If there is no such $x_1, x_2$, then the function is monotonically decreasing on $[1,\infty )$.
Simarily For $x_1 < x_2 < x_3 \in (-\infty , -1] $
$$\frac {f \left({x_1}\right) – f \left({x_2}\right)} {x_1 – x_2} \le \frac {f \left({x_2}\right) – f \left({x_3}\right)} {x_2 – x_3} $$
so that
$$f \left({x_1}\right) – f \left({x_2}\right) \ge \frac {(x_1-x_2)(f \left({x_2}\right) – f \left({x_3}\right))} {x_2 – x_3} $$
So if $f \left({x_2}\right) \ge f \left({x_3}\right)$ then $f \left({x_1}\right) \ge f \left({x_2}\right)$ and as above if no such $x_2, x_3$ exists then the function is monotonically decreasing on $(-\infty,-1]$
Is it possible to prove that in both cases we cannot have that the function is monotonically decreasing?
Thanks in advance!
Best Answer
If $f$ is not increasing, there exists $x_1<x_2$ such that $f(x_1)>f(x_2)$. Since $f$ is convex, the map $\tau:x\mapsto \frac{f(x_1)-f(x)}{x_1-x}$ is non-decreasing. Note that $\tau(x_2)<0$, hence there is some $\ell\in [-\infty,0)$ such that $\lim_{x\to - \infty}\tau(x) = \ell$. If $\ell$ is finite, this implies $\frac{f(x_1)-f(x)}{x_1-x} = \ell+o(1)$, that is $f(x)=\ell x + o(x)$ as $x\to -\infty$, hence $\lim_{x\to -\infty} f(x)=\infty$. If $\ell =-\infty$ the proof readily adapts.

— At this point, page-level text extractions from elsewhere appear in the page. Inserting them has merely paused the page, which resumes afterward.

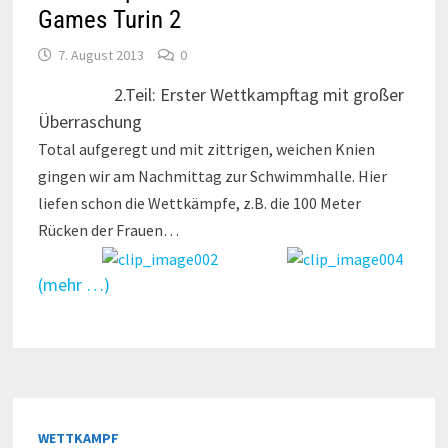
Games Turin 2
7. August 2013
0
2.Teil: Erster Wettkampftag mit großer
Überraschung
Total aufgeregt und mit zittrigen, weichen Knien
gingen wir am Nachmittag zur Schwimmhalle. Hier
liefen schon die Wettkämpfe, z.B. die 100 Meter
Rücken der Frauen…
(mehr …)
WETTKAMPF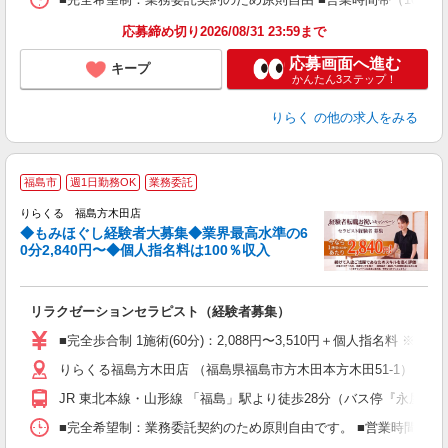
K.
応募締め切り2026/08/31 23:59まで
応募画面へ進む
キープ
かんたん3ステップ！
りらく
の他の求人をみる
◆
福島市
週1日勤務OK
業務委託
円
りらくる 福島方木田店
◆もみほぐし経験者大募集◆業界最高水準の6
0分2,840円〜◆個人指名料は100％収入
に
間
リラクゼーションセラピスト（経験者募集）
入
た
■完全歩合制 1施術(60分)：2,088円〜3,510円＋個人指名料 
主
りらくる福島方木田店 （福島県福島市方木田本方木田51-1）
躍
額
JR 東北本線・山形線 「福島」駅より徒歩28分（バス停『永屋』
間
ス
■完全希望制：業務委託契約のため原則自由です。 ■営業時間帯（9
K.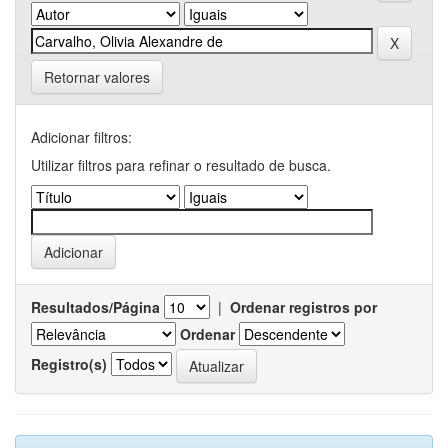
Retornar valores
Adicionar filtros:
Utilizar filtros para refinar o resultado de busca.
Resultados/Página
|
Ordenar registros por
Ordenar
Registro(s)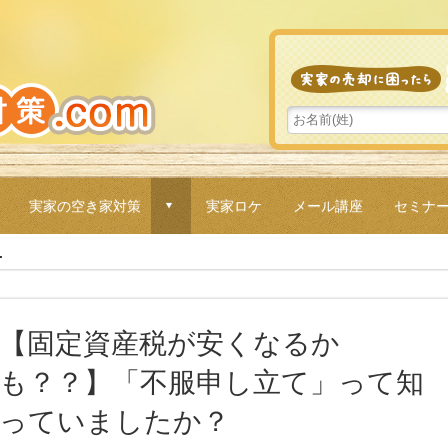
実家の空き家対策
実家ロケ
メール講座
セミナ
d
.
【固定資産税が安くなるか
も？？】「不服申し立て」って知
っていましたか？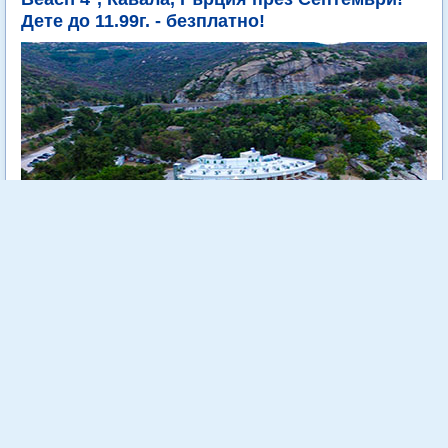
Дете до 11.99г. - безплатно!
Tosca Beach е уютен 4 звезден хотел, разположен на самия
морски бряг сред зеленина и на метри от кристално чистите
води на Егейско море.
Още...
Стойност:
718.00 €
1404.29 лв
540.00 €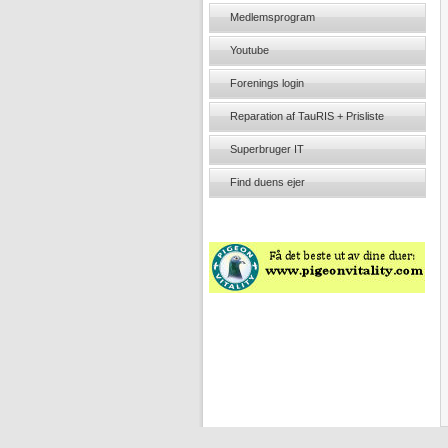
Medlemsprogram
Youtube
Forenings login
Reparation af TauRIS + Prisliste
Superbruger IT
Find duens ejer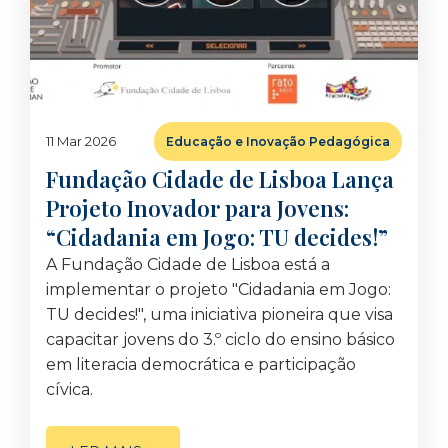
11 Mar 2026
Educação e Inovação Pedagógica
Fundação Cidade de Lisboa Lança
Projeto Inovador para Jovens:
“Cidadania em Jogo: TU decides!”
A Fundação Cidade de Lisboa está a
implementar o projeto "Cidadania em Jogo:
TU decides!", uma iniciativa pioneira que visa
capacitar jovens do 3.º ciclo do ensino básico
em literacia democrática e participação
cívica.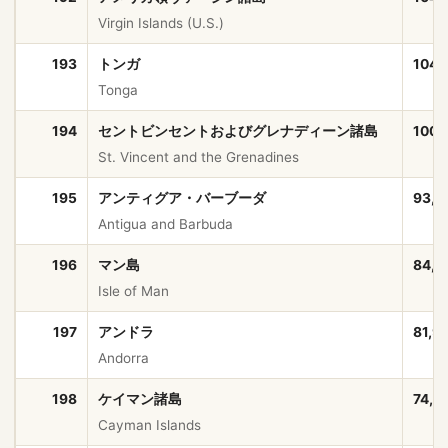
Virgin Islands (U.S.)
193
トンガ
104,
Tonga
194
セントビンセントおよびグレナディーン諸島
100,
St. Vincent and the Grenadines
195
アンティグア・バーブーダ
93,7
Antigua and Barbuda
196
マン島
84,1
Isle of Man
197
アンドラ
81,9
Andorra
198
ケイマン諸島
74,4
Cayman Islands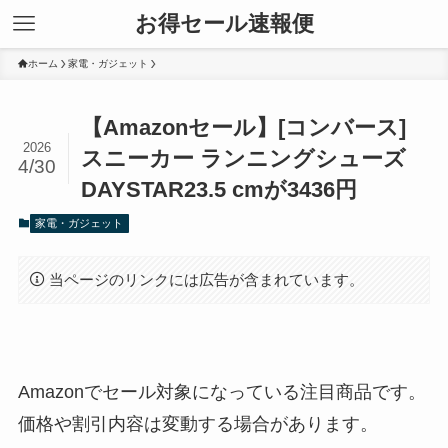
お得セール速報便
ホーム
家電・ガジェット
【Amazonセール】[コンバース]
2026
スニーカー ランニングシューズ
4/30
DAYSTAR23.5 cmが3436円
家電・ガジェット
当ページのリンクには広告が含まれています。
Amazonでセール対象になっている注目商品です。
価格や割引内容は変動する場合があります。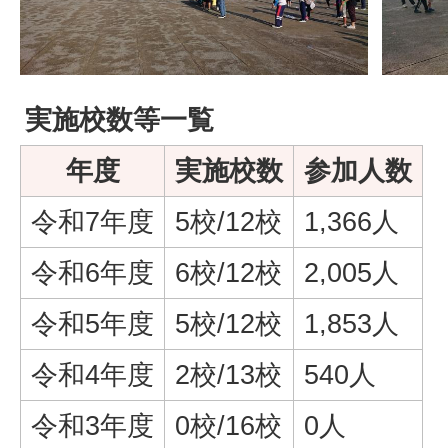
実施校数等一覧
年度
実施校数
参加人数
令和7年度
5校/12校
1,366人
令和6年度
6校/12校
2,005人
令和5年度
5校/12校
1,853人
令和4年度
2校/13校
540人
令和3年度
0校/16校
0人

If $f$ is not decreasing, there exists $x_1<x_2$ such that $f(x_1)<f(x_2)$. Since $f$ is convex, the map $\tau:x\mapsto \frac{f(x)-f(x_2)}{x-x_2}$ is non-decreasing. Note that $\tau(x_1)>0$, hence there is some $\ell \in (0,\infty]$ such that $\lim_{x\to \infty}\tau(x) = \ell$. If $\ell$ is finite, this implies $\frac{f(x)-f(x_2)}{x-x_2} = \ell+o(1)$, that is $f(x)=\ell x + o(x)$ as $x\to \infty$, hence $\lim_{x\to\infty} f(x)=\infty$. If $\ell =\infty$ the proof readily adapts.